_YOUR OBJECTIVE_
Output only the span of lines that begins at the line containing "Point out aorta. (SVG masks)" and ends at the last line of the data, both included, exactly as they appear.
Start of LISTED ENTRIES
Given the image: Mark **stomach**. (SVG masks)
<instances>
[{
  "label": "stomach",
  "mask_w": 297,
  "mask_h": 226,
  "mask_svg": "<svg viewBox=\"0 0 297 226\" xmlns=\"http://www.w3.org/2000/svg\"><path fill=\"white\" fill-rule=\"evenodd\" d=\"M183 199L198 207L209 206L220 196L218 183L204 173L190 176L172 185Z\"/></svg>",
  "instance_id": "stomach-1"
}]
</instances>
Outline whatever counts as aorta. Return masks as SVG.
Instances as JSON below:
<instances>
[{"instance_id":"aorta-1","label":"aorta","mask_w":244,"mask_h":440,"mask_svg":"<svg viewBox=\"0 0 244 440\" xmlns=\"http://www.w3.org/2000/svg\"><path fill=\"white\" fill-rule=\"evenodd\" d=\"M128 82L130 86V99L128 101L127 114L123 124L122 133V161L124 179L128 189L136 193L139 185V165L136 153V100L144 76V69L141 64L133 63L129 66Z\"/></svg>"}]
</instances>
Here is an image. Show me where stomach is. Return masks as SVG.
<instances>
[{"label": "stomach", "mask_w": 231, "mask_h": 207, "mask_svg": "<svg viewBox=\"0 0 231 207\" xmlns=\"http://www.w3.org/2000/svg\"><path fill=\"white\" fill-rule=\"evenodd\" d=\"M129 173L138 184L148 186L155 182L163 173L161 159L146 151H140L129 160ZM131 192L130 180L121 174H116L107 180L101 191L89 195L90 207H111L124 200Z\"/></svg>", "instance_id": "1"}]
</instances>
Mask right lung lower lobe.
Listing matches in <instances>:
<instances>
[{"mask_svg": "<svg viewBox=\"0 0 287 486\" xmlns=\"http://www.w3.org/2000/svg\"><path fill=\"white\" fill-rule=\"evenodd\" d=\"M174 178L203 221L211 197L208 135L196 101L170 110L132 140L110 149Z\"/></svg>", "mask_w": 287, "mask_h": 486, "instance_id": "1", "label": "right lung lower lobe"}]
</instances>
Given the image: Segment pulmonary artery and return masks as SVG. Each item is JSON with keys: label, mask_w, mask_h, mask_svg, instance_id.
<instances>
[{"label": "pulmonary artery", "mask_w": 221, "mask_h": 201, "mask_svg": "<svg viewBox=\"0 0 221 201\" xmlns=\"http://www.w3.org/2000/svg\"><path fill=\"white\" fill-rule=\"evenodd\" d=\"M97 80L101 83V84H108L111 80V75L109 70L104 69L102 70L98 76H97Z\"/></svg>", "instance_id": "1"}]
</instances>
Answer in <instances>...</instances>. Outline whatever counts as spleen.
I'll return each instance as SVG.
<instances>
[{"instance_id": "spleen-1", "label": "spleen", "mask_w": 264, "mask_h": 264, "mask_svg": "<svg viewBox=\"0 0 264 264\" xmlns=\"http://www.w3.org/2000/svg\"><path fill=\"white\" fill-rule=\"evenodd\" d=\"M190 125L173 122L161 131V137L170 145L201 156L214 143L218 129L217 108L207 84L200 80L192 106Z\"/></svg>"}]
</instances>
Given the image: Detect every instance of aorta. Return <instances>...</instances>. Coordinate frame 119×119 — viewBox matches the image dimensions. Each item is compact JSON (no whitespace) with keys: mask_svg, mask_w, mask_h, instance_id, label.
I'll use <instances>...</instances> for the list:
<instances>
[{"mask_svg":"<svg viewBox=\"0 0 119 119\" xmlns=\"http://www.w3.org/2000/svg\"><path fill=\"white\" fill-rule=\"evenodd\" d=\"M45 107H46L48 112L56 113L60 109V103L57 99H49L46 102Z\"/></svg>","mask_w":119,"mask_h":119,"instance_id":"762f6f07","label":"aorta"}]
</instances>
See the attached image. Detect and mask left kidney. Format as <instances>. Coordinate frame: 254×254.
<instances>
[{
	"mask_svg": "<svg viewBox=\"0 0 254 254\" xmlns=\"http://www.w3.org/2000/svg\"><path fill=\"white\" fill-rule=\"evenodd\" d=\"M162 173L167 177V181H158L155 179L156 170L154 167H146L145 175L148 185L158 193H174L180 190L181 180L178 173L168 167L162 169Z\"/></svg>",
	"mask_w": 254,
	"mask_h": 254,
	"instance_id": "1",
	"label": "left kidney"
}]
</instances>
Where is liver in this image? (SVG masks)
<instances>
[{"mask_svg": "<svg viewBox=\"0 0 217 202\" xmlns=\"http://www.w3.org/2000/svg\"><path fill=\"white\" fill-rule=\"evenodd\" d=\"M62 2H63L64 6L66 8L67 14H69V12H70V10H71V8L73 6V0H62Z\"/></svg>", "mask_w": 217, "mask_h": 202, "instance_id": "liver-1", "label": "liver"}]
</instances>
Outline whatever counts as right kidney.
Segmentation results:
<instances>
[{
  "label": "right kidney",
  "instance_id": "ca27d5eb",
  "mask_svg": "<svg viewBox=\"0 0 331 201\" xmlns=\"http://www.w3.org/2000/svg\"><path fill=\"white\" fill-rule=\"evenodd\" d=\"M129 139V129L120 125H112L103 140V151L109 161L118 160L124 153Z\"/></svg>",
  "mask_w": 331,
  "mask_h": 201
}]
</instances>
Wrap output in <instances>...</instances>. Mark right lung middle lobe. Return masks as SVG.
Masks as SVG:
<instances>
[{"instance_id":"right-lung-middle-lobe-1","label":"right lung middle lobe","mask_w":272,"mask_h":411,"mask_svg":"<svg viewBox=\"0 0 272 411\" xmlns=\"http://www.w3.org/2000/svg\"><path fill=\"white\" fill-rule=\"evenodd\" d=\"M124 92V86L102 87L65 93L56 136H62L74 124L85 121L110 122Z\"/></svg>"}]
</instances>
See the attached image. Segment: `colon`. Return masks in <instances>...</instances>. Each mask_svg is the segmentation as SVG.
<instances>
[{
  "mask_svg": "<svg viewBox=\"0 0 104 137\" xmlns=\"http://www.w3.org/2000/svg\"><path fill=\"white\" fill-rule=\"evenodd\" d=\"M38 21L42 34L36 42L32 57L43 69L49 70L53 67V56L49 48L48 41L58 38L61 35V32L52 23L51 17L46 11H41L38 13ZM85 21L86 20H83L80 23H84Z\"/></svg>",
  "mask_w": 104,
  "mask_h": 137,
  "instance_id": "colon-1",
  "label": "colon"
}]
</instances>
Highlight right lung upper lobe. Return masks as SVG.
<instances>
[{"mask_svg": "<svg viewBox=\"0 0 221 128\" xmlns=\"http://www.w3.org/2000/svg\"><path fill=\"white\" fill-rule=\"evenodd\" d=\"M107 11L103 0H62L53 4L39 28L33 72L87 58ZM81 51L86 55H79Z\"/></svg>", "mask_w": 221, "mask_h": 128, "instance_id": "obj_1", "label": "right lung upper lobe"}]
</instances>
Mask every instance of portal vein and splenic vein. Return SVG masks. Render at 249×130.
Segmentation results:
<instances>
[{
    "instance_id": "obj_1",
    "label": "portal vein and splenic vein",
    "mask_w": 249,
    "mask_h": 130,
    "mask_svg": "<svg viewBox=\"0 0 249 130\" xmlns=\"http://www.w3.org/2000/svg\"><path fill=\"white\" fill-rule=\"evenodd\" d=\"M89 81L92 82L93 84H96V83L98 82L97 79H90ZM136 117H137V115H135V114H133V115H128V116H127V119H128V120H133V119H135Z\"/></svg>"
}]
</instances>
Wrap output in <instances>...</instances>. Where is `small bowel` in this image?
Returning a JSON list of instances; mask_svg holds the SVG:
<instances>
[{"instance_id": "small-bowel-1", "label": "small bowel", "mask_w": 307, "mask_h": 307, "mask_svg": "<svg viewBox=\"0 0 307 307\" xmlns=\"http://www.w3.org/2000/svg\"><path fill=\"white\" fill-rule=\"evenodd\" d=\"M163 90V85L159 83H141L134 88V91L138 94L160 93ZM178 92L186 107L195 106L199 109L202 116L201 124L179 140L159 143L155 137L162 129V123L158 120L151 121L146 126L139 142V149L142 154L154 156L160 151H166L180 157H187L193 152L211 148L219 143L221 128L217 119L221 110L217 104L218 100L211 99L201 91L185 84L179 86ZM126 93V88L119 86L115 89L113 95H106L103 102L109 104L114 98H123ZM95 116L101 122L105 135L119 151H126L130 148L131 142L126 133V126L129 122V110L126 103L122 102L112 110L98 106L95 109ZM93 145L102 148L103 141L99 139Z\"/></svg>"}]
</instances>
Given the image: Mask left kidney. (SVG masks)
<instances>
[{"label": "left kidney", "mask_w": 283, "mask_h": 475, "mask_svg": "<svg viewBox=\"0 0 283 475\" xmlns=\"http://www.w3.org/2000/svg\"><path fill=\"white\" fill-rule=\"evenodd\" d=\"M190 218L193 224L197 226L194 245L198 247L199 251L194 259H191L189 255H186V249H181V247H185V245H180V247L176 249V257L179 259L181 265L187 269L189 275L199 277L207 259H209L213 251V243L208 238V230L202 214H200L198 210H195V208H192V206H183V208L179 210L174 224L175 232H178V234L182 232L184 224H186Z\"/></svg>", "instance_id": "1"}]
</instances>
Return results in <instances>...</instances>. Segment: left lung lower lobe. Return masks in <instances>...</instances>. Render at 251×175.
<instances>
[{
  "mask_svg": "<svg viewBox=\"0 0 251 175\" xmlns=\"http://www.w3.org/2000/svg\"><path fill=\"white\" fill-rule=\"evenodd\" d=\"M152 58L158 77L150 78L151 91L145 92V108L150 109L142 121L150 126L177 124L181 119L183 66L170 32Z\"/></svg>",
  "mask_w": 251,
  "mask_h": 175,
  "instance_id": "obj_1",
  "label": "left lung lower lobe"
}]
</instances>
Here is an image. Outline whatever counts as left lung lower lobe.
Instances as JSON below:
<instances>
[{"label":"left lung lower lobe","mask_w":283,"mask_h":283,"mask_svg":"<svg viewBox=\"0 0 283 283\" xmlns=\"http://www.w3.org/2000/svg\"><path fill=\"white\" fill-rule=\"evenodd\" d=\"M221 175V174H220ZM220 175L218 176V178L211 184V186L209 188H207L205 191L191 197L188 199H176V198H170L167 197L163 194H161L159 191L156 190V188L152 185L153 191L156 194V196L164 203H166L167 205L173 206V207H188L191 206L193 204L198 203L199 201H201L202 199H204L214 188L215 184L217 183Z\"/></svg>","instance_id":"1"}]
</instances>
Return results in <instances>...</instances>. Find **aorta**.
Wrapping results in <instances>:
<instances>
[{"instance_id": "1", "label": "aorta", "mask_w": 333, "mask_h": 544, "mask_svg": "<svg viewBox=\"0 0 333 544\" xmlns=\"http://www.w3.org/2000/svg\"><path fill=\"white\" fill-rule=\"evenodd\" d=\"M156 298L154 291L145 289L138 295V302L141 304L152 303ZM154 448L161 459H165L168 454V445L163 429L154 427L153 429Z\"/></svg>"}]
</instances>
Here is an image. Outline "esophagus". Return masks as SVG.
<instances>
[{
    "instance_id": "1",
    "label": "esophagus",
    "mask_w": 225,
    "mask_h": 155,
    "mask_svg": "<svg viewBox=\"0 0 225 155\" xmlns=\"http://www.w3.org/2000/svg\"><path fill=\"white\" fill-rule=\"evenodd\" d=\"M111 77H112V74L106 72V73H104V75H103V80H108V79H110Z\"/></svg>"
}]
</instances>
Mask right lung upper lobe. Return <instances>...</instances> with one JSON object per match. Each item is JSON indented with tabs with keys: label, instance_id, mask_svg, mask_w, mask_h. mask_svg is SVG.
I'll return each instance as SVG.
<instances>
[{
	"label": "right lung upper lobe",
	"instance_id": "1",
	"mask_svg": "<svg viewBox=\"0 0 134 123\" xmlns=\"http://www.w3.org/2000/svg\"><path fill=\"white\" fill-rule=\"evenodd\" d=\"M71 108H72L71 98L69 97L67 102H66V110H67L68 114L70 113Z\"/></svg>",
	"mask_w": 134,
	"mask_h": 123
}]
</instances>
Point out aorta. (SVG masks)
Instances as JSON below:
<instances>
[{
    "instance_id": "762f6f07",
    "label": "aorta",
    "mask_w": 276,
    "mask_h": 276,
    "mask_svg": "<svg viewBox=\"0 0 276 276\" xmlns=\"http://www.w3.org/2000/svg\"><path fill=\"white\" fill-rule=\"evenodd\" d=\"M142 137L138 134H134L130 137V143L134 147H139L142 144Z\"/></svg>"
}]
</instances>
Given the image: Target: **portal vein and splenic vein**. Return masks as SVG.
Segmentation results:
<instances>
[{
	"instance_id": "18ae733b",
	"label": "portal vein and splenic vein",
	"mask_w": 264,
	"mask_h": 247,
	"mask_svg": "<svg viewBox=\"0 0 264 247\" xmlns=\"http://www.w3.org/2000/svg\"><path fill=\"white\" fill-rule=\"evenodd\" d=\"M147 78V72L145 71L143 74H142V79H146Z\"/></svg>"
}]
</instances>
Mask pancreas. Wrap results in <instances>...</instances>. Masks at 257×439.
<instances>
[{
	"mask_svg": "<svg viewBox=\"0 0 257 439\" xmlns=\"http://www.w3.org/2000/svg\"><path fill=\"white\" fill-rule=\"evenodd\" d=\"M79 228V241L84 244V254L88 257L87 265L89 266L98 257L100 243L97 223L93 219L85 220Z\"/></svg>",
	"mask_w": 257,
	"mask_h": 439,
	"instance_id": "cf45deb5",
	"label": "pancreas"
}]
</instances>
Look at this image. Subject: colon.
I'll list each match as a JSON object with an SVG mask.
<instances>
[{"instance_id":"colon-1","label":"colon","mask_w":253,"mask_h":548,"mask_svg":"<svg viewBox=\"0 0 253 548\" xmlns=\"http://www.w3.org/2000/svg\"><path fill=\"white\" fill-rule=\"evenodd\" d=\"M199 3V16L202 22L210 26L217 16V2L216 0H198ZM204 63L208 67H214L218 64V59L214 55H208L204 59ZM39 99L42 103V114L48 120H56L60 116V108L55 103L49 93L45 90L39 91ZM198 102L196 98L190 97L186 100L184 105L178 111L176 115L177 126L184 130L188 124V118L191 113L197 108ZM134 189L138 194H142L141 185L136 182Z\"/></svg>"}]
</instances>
End of LISTED ENTRIES
_RESULT FOR THIS EXERCISE_
Point out aorta. (SVG masks)
Instances as JSON below:
<instances>
[{
    "instance_id": "762f6f07",
    "label": "aorta",
    "mask_w": 276,
    "mask_h": 276,
    "mask_svg": "<svg viewBox=\"0 0 276 276\" xmlns=\"http://www.w3.org/2000/svg\"><path fill=\"white\" fill-rule=\"evenodd\" d=\"M142 137L138 134H134L130 137V143L134 147H139L142 144Z\"/></svg>"
}]
</instances>
Given the image: Target: **portal vein and splenic vein**. Return masks as SVG.
Segmentation results:
<instances>
[{
	"instance_id": "18ae733b",
	"label": "portal vein and splenic vein",
	"mask_w": 264,
	"mask_h": 247,
	"mask_svg": "<svg viewBox=\"0 0 264 247\" xmlns=\"http://www.w3.org/2000/svg\"><path fill=\"white\" fill-rule=\"evenodd\" d=\"M147 78V72L145 71L143 74H142V79H146Z\"/></svg>"
}]
</instances>
Mask pancreas. Wrap results in <instances>...</instances>. Masks at 257×439.
<instances>
[{
	"mask_svg": "<svg viewBox=\"0 0 257 439\" xmlns=\"http://www.w3.org/2000/svg\"><path fill=\"white\" fill-rule=\"evenodd\" d=\"M79 228V241L84 244V254L88 257L87 265L89 266L98 257L100 243L97 223L93 219L85 220Z\"/></svg>",
	"mask_w": 257,
	"mask_h": 439,
	"instance_id": "cf45deb5",
	"label": "pancreas"
}]
</instances>
Look at this image. Subject: colon.
I'll list each match as a JSON object with an SVG mask.
<instances>
[{"instance_id":"colon-1","label":"colon","mask_w":253,"mask_h":548,"mask_svg":"<svg viewBox=\"0 0 253 548\" xmlns=\"http://www.w3.org/2000/svg\"><path fill=\"white\" fill-rule=\"evenodd\" d=\"M199 3V16L202 22L210 26L217 16V2L216 0H198ZM204 63L208 67H214L218 64V59L214 55H208L204 59ZM39 99L42 103V114L48 120H56L60 116V108L55 103L49 93L45 90L39 91ZM198 102L196 98L190 97L186 100L184 105L178 111L176 115L177 126L184 130L188 124V118L191 113L197 108ZM134 189L138 194H142L141 185L136 182Z\"/></svg>"}]
</instances>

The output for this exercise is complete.